普通なら求められたら『そういう関係』に持ち込めば、第一関門はクリアできる。少なくとも昔の賀川は、彼女とまずそうやって関係を構築してきた。それしか方法を知らなかったし、周りもそういう育ち方の者が多かったのもある。
だが今のユキは体調も悪く、まずそういう付き合いをすればイイ……は、通じない。それもここ数年、姉の妨害で恋人は居らず、一人身である時間が長かった。平凡に埋没して、姉からの拘束を受ける事で仲間を失った罪の意識から逃げるような日々。他人と寄り添う日がまた来るとは思わなかった。
問題の中の一つは彼女の義父が家主である事だろう。その眼は避けようがなく、自由に触れているようで、アレでも少しは遠慮しているつもりだ。
「デートを重ねる、がやっぱり一番かなぁ。話しやすい事をリサーチしろみたいなのも清水先生言ってたよなぁ」
ぼんやりと考えながら上を見上げれば、愛しい彼女と目が合う。
ユキと『恋人』と呼び合える事になった事に『照れ』の気持ちがふと過る。小さめの作業車に載って高い所で作業をしているユキが笑って、小さく手を振るのが眩しい。そう思いながら賀川は自分も振り返してみた。
「……っ!」
けれど、その自分の姿を思い浮かべると、笑顔が強張った。急に顔が上気するほど恥ずかしくなり賀川は息をつめて下を向く。ただ、手を振りあっただけだ。なのに、心臓がバクバクしていた。いい年をして、っと思うが、彼女と付き合っているという絆があるのが新鮮だった。

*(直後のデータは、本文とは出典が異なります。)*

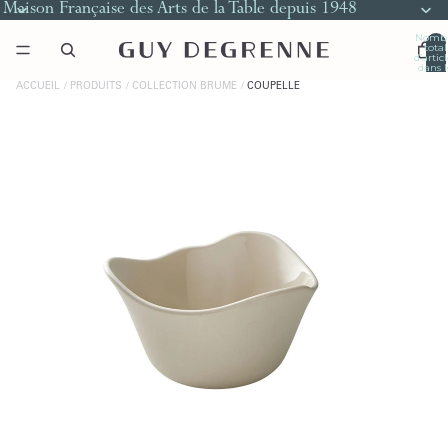
Maison Française des Arts de la Table depuis 1948
Nomb
total
d’artic
dans l
panier
0
ACCUEIL
PRODUITS
COLLECTION BRUME
COUPELLE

今までにこんな事くらいで照れた事はない。賀川は今まで誰とも共有しえなかった『幸せ』である事をわかっていなかった。自分が心から望み、相手からも望まれる、そんな当たり前の幸せを子供の時に奪われてから、誰とも共有できなかった気持ち。
ただただ戸惑い、一人、目を泳がせる。
そんな中、気まぐれにわしゃわしゃと触っていたドリーシャの毛並みが台無しだが、鳥にとって気持ちはいいようで賀川の手の中でうっとりしていた。
「何やってるんだ? お、俺、うまく、やっていけるのか……?」
不安を口にした賀川は、視点を足元の地面に向けながら、一つの足音に気付く。色々と戸惑いながらも警戒は怠ることなく、ユキの方を中心に聴覚を研ぎ澄ませていた。
瞬間、危険な影色を感じ、耳に入る音を閉鎖する。レディフィルドが奏でる耳を壊すような音に似せて作った『怪音』。
手元のドリーシャが賀川の気配が変わった事と『音』に気付き、乱れた毛並みのそのままに空へ飛び立つ。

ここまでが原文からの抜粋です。